→ **WHAT THE TASK ASKS**
In the records below, some lines contain the word "will". Copy each of them.

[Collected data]
--------------------------------

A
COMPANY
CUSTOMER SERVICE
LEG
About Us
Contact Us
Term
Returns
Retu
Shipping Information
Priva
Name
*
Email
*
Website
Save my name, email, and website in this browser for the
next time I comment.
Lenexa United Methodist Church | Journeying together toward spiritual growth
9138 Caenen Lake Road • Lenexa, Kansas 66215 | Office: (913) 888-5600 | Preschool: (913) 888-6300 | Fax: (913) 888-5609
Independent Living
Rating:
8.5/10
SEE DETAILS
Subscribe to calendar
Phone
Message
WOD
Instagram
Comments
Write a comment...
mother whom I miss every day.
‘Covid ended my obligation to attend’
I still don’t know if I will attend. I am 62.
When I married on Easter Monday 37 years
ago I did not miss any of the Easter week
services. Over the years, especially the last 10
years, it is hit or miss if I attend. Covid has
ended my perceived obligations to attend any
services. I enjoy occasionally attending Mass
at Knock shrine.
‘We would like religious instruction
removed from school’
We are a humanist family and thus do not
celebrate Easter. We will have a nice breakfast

--------------------------------

→ **REPLY**
I still don’t know if I will attend. I am 62.
celebrate Easter. We will have a nice breakfast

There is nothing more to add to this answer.